Azienda ed export: punti di attenzione in ambito doganale
di Guido CalderaroLa lettura dei dati pubblicati a febbraio dall’Istat e riferiti al periodo gennaio-dicembre 2023 mette in evidenza una crescita del 2,5% delle esportazioni italiane (extra UE) in rapporto a quelle rilevate nello stesso periodo del 2022. La maggiore crescita percentuale si apprezza per le merci destinate in Cina (+16,8%) e in India (+7,8%) anche se in termini percentuali rappresentano solo una quota del 3,4% dell’export complessivo.
Un segno positivo, si potrebbe affermare, e che rappresenta uno spunto per analizzare come le imprese italiane si presentino di fronte alle sfide dei mercati internazionali.
Spesso si tratta di imprese che rispondono alle richieste di acquirenti esteri che vengono a fare “shopping” in Italia, senza preoccuparsi di seguire i propri prodotti nei mercati internazionali di destinazione. Le aziende più strutturate si avvalgono di una rete commerciale all’estero (diretta o indiretta) e, quindi, hanno una maggiore propensione, soprattutto nel primo caso, a curare tutti gli aspetti relativi alle esportazioni.

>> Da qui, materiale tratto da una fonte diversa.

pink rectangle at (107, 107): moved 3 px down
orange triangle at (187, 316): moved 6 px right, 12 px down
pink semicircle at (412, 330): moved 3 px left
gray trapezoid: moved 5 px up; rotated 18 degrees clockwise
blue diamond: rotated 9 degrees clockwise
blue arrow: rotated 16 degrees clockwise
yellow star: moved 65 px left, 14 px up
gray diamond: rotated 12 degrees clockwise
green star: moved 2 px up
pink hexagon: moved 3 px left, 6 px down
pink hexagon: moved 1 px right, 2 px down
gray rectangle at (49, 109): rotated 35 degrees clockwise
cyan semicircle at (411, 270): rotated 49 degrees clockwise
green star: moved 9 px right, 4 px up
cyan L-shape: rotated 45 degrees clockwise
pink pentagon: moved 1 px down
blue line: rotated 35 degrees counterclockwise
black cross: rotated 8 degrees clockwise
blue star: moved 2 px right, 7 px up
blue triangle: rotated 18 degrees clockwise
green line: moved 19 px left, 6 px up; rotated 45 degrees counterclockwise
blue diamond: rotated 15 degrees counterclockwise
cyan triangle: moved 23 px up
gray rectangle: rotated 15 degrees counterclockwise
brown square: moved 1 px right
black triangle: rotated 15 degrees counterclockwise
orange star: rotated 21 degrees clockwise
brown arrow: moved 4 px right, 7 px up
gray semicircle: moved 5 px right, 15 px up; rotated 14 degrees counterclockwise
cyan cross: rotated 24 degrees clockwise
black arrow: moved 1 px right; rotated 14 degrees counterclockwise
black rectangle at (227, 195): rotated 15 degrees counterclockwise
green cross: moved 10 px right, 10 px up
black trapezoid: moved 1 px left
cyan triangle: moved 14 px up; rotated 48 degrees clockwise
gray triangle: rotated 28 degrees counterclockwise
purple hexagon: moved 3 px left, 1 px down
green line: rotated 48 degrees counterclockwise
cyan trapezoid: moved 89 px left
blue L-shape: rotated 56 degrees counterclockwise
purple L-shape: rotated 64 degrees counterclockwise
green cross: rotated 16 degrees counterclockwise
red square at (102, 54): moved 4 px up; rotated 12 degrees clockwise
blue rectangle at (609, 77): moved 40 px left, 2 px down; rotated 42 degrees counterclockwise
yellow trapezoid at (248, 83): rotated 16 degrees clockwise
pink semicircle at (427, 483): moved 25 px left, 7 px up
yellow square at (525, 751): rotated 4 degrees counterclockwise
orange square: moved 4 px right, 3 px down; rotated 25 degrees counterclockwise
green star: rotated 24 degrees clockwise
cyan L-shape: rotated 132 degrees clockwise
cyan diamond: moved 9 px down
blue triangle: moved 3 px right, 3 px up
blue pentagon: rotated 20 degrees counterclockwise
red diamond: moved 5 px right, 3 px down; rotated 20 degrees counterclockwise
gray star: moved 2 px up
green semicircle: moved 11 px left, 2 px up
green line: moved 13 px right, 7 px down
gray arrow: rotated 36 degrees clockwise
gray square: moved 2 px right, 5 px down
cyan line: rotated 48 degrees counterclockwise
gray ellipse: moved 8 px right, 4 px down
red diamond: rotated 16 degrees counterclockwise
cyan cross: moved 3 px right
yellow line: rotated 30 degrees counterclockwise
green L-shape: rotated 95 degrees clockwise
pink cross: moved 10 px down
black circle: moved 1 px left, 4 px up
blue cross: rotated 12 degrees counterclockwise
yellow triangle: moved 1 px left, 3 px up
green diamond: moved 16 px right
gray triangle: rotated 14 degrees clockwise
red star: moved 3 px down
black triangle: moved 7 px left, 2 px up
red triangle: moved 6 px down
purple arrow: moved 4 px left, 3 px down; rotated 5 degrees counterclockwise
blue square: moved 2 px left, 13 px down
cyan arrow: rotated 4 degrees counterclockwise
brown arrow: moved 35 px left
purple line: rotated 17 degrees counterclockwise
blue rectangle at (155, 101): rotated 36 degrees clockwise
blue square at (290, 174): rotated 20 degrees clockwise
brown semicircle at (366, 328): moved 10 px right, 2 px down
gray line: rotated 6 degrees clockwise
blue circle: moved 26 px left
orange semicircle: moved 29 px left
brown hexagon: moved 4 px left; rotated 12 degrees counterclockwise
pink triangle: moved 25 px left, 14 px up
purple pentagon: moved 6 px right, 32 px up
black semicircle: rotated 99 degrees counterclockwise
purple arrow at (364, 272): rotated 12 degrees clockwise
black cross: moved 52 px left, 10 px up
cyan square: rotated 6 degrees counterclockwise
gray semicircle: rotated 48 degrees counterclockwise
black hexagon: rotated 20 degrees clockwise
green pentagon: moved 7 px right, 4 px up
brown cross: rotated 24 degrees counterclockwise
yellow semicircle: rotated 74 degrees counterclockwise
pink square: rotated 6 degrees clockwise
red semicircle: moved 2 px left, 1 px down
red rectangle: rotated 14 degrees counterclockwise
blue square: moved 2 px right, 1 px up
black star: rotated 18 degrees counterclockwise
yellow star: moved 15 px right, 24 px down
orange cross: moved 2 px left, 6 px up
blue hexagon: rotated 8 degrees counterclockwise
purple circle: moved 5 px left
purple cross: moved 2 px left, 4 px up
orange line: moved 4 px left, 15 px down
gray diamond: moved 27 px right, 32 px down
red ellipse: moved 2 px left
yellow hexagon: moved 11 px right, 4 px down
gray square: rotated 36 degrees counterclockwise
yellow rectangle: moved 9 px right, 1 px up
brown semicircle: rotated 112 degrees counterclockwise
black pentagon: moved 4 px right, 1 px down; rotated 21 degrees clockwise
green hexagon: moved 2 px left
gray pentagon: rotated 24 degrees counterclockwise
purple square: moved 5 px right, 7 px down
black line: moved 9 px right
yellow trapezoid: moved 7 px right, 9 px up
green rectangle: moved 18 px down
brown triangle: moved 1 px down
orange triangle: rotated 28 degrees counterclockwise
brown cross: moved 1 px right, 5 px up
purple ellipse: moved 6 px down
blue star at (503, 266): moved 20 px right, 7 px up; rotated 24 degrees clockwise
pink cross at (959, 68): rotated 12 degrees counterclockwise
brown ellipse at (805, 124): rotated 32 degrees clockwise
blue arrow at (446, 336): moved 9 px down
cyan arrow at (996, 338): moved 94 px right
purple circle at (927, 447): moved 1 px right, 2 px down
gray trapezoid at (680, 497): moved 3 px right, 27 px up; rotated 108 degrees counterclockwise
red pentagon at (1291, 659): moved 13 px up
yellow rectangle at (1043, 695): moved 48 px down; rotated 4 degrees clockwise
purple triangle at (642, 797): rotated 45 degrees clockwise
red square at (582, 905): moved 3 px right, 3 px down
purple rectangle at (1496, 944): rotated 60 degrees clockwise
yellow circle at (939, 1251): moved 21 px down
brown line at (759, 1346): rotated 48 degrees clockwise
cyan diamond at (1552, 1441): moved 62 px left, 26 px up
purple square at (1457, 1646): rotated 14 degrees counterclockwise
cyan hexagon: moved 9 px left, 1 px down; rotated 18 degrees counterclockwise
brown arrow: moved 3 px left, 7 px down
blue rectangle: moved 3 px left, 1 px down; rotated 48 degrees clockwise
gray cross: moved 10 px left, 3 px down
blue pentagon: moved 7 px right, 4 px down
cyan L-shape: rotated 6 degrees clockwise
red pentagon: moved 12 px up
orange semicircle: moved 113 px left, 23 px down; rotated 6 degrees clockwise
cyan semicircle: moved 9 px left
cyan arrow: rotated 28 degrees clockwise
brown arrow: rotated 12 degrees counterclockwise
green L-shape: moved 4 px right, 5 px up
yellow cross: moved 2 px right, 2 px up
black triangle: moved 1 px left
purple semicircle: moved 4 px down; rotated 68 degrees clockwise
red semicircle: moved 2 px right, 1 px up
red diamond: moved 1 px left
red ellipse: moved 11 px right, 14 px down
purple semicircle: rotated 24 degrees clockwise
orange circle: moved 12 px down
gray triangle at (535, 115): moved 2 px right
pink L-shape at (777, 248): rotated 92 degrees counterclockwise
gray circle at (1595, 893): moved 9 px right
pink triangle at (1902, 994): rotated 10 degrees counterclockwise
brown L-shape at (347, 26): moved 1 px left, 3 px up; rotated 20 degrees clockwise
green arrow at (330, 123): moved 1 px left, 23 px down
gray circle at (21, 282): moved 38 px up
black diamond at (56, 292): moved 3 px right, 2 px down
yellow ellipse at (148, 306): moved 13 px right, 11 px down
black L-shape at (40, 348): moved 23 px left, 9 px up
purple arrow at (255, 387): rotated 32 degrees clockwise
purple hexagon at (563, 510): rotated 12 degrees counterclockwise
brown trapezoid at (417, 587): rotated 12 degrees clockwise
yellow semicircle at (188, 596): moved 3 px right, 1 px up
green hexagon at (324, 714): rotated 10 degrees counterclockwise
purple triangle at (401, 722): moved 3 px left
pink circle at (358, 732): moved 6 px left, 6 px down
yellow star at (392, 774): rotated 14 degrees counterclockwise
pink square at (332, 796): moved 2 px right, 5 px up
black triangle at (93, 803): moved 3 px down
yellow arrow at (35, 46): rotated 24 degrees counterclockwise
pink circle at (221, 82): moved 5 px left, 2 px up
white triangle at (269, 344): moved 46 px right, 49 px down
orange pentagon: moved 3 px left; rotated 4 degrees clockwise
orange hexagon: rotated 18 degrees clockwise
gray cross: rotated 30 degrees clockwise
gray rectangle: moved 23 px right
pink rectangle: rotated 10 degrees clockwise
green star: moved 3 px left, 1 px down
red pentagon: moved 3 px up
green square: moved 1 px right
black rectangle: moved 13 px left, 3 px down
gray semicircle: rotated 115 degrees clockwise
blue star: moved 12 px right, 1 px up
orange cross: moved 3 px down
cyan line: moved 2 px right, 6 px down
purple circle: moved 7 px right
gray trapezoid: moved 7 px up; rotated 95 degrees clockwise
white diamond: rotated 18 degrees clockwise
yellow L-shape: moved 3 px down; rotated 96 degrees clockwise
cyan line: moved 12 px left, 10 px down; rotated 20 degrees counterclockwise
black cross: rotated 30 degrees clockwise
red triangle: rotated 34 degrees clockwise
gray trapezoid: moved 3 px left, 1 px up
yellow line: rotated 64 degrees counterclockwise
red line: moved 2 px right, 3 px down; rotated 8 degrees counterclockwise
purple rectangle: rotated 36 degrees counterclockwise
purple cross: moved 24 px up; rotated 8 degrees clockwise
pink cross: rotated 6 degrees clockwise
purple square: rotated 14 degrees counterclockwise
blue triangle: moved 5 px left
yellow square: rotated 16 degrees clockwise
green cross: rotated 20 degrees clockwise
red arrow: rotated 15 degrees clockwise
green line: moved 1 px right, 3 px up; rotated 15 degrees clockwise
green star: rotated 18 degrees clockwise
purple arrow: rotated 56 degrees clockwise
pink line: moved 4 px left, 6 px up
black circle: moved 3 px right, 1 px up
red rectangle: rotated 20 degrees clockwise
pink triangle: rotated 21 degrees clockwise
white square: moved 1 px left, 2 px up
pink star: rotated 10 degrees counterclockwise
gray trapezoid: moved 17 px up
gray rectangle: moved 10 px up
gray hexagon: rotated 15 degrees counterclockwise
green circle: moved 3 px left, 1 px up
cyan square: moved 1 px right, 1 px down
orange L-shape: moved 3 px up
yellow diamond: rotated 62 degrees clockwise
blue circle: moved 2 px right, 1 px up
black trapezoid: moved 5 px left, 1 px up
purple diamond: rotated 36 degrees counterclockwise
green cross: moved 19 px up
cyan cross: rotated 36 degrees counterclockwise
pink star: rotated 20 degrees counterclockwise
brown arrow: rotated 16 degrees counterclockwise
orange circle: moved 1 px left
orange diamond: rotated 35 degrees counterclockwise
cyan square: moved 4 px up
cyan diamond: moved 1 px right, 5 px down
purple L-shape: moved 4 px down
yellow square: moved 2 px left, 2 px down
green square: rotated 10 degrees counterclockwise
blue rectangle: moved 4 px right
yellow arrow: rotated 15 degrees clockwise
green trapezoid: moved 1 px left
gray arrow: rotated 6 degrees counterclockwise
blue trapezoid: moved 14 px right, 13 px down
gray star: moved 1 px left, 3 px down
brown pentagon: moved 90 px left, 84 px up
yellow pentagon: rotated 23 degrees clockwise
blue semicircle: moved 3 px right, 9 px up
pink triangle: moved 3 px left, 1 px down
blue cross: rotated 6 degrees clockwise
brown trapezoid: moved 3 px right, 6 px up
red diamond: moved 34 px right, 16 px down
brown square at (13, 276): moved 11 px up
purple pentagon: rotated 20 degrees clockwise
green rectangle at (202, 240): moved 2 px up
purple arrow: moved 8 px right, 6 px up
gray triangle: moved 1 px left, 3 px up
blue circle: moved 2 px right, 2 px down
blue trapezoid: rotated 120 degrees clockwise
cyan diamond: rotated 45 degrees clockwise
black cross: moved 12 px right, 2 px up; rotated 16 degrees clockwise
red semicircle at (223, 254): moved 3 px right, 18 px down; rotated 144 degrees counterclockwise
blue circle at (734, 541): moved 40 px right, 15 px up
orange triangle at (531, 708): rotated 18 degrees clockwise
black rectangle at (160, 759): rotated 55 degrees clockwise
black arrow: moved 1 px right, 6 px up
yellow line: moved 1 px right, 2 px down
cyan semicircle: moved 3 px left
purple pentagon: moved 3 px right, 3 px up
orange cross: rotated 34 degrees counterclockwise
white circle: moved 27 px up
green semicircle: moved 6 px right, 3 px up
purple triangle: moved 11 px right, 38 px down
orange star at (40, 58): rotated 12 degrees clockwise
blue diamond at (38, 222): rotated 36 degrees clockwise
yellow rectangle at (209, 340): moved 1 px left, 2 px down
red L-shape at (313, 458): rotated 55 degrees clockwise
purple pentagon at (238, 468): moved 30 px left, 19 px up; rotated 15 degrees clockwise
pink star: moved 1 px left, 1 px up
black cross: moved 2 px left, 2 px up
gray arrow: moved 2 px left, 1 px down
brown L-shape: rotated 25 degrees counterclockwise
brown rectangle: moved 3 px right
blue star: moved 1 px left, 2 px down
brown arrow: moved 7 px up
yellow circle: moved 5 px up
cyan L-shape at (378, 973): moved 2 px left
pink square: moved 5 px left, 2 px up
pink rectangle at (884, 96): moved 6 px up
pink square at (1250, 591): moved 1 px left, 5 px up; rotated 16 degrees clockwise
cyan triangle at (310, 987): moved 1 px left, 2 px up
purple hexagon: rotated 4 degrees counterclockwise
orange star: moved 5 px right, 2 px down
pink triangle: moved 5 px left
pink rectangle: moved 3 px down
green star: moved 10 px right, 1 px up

Nella pratica, frequentemente si osserva la disinvoltura con la quale i cedenti nazionali provvedono a concludere transazioni che riguardano proprie merci destinate all’esportazione, trattandole alla stregua di cessioni interne o unionali, trascurando gli aspetti doganali che assumono rilievo in relazione alle differenti conseguenze che possono derivare da tale impostazione.
L’esportazione è uno dei regimi doganali (o customs procedures nella versione inglese) previsti all’articolo 5, par. 1, n. 16 del Regolamento (UE) n. 952/2013 del 9.10.2013 (cd. CDU), per il quale l’esportatore deve vincolare le merci al regime (articoli 158 e 269 CDU) presentando la relativa dichiarazione di esportazione, le merci, nonché eventuali specifiche autorizzazioni o licenze all’ufficio doganale di “esportazione”. Le merci, poi, sono soggette a vigilanza doganale dall’accettazione della dichiarazione, fino a quando non escono dal territorio doganale dell’Unione.
Uno dei primi problemi che si incontrano nelle cessioni all’esportazione è quello della resa applicabile, frequentemente risolta con la scelta dell’lncoterms EXW (franco fabbrica – senza obbligo del venditore di caricare la merce sul veicolo di prelevamento, né di sdoganarla all’esportazione) da cui discende anche l’esigenza di definire chi assume il ruolo di “esportatore” ai fini doganali.
A tal riguardo il Regolamento Del. (UE) 2015/2446 della Commissione del 28.7.2015 (RD), all’articolo 1, par. 1, n. 19) individua come esportatore, nei casi diversi dal privato:
- la persona stabilita nel territorio doganale dell’Unione che ha la facoltà di decidere e ha deciso che le merci devono uscire da tale territorio doganale, o quando non applicabile;
- qualsiasi persona stabilita nel territorio doganale dell’Unione che è parte del contratto in virtù del quale le merci devono uscire da tale territorio doganale.
È di tutta evidenza che, in entrambe le ipotesi formulate dal regolatore Unionale, un requisito fondamentale è che la persona che agisce in tale ruolo sia stabilita nel territorio doganale dell’Unione, circostanza che si verifica quando una persona fisica abbia la residenza abituale o una persona giuridica o un’associazione di persone, abbiano la propria sede statutaria, l’amministrazione centrale o una stabile organizzazione nel territorio doganale dell’Unione (articolo 5, par. 31, n. 16, CDU).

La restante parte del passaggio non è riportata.